A rich media file analysis method comprises five main flows of data screening and classifying, resource factory distribution, spark multiple concurrent analysis, multi-node cluster indexing and big data visual analysis. The invention firstly screens and classifies mass rich media file data, screens complex structure data into relatively regular classified data, and can accurately process single data format. Automatically distributing hardware resources to be processed and data analysis interfaces required by corresponding file formats through a resource factory; the Spark parallel calculation is used, and the multi-thread and multi-concurrency mode is adopted, so that the analysis speed is improved to the maximum extent; and the distributed full-text index technology is used for improving the safety of data and the overall query speed. And visual, accurate and efficient processing results are presented to the user based on big data visual analysis.

Description

Rich media file analysis method
Technical Field
The invention relates to the technical field of big data processing, in particular to a rich media file analysis method.
Background
With the increasing growth of internet data, the variety and capacity of data is increasing explosively at unprecedented speeds.

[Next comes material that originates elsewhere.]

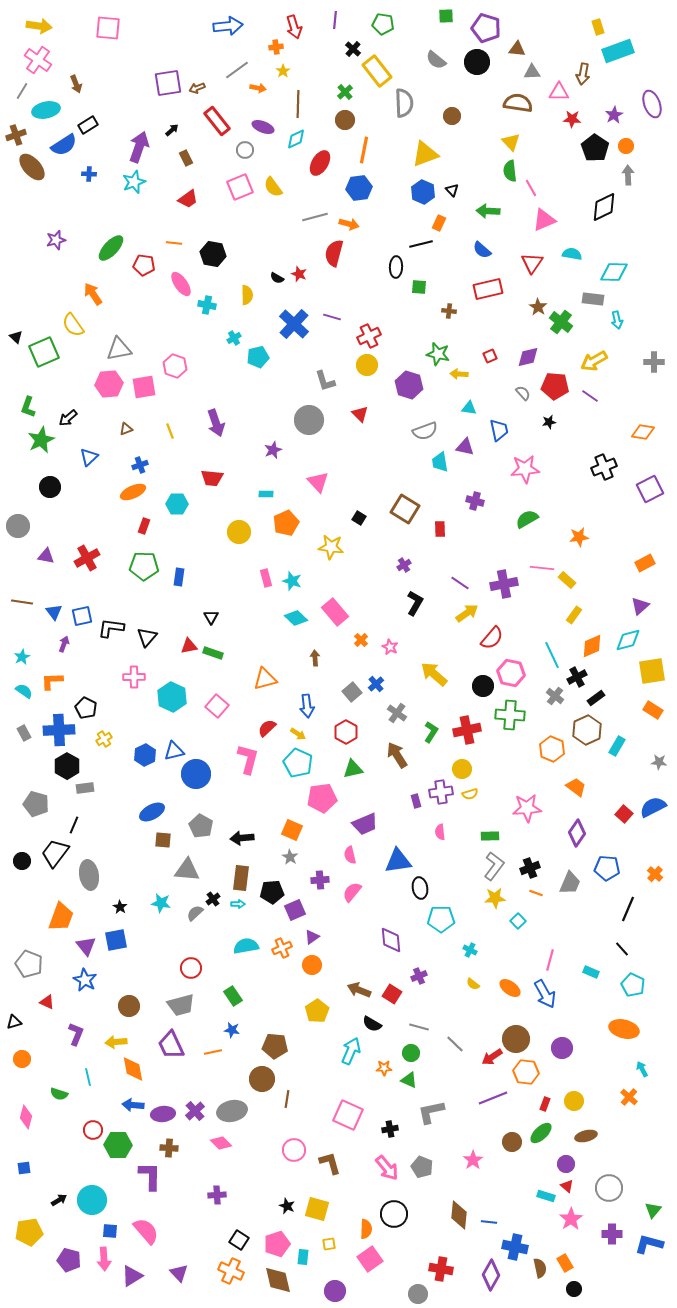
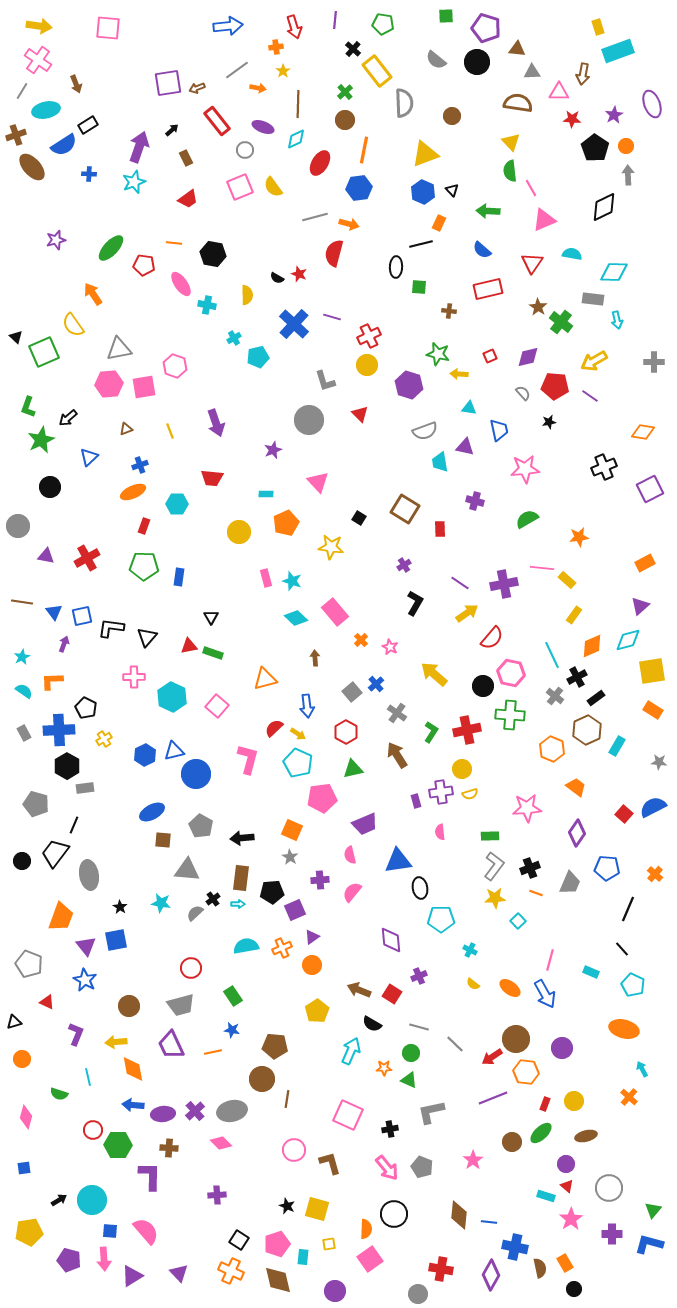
red semicircle at (267, 728): moved 7 px right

For common enterprises and related units, common file formats such as mail data, document data (including Office document pdf document, etc.), web page data, ticket data, fund data, mobile phone backup and investigation data, computer backup and investigation data, database structured data (MySQL Oracle SqlServer Access MongoDB Redis) and the like are various, how to comprehensively store, utilize and analyze the data, and query and data mining of common services are difficult problems with high requirements on the technical level.
Disclosure of Invention
The invention provides a rich media file analysis method, which solves the problems of how to comprehensively store, utilize and analyze data in various file formats, and perform query and data mining of common services.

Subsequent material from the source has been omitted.